Molecular characterization of a gene encoding a 29-kDa cytoplasmic protein of Babesia gibsoni and evaluation of its diagnostic potentiality.

Abstract

A cDNA expression library prepared from Babesia gibsoni merozoite mRNA was screened with B. gibsoni-infected dog serum. cDNA encoding 29-kDa protein was cloned and designated as the P29 gene. The complete nucleotide sequence of the P29 gene was 792 bp. Computer analysis suggested that the sequence of the P29 gene contained an open reading frame of 597 bp with a coding capacity of approximately 23.4 kDa and a single intron of 250 bp. The P29 protein had homology to Toxoplasma gondii cytoskeletal protein IMC1. Southern blot analysis indicated that the P29 gene was present as a single copy in the B. gibsoni genome. The native P29 protein of B. gibsoni with a molecular mass of 29 kDa was identified by Western blotting with anti-recombinant P29 mouse serum. Confocal laser microscopic analysis showed that the P29 protein was located on the cytoplasma of B. gibsoni merozoites. The recombinant P29 protein expressed in E. coli was used as an antigen in an enzyme-linked immunosorbent assay (ELISA).
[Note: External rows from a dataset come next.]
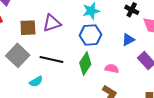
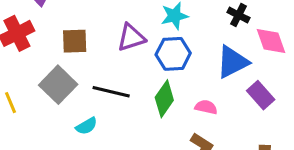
purple triangle: (52, 23) -> (131, 38), moved
blue triangle: (128, 40) -> (232, 62), size x1.6

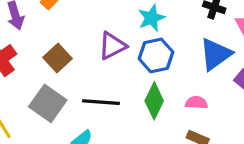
brown square: (75, 41) -> (57, 58), turned -32

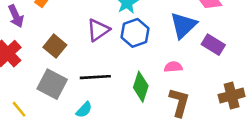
green diamond: (154, 101) -> (141, 87), moved

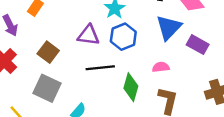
purple triangle: (98, 30) -> (88, 35), turned 45
black line: (95, 77) -> (100, 68), moved

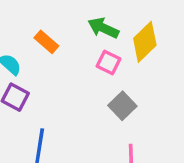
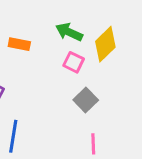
orange rectangle: (46, 42) -> (19, 44), turned -30

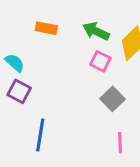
orange rectangle: (19, 44) -> (46, 28), moved

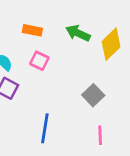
pink square: (100, 61) -> (39, 61), moved
blue line: (40, 135) -> (45, 128), moved

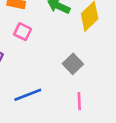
blue line: (45, 128) -> (28, 95), turned 60

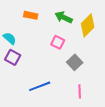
pink square: (23, 32) -> (58, 42), moved

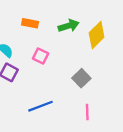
green arrow: (64, 17) -> (69, 26), turned 138
pink square: (58, 42) -> (41, 56), moved

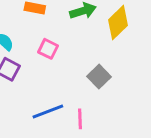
pink line: (87, 112) -> (80, 119), moved

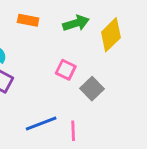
pink square: (48, 49) -> (66, 70), moved

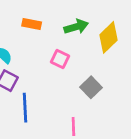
pink square: (66, 70) -> (60, 59), moved
blue line: (41, 124) -> (25, 108), moved, turned -72

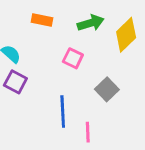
blue line: (25, 108) -> (63, 111), moved

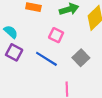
blue line: (63, 111) -> (46, 59), moved, turned -55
The ELISA was able to differentiate between B. gibsoni-infected dog serum and B. canis subspecies-infected dog serum or normal dog serum. Furthermore, the antibody response against the P29 protein was maintained during the chronic stage of infection in an experimentally infected dog, indicating that the recombinant P29 protein might be a useful diagnostic reagent for the detection of antibodies to B. gibsoni in dogs.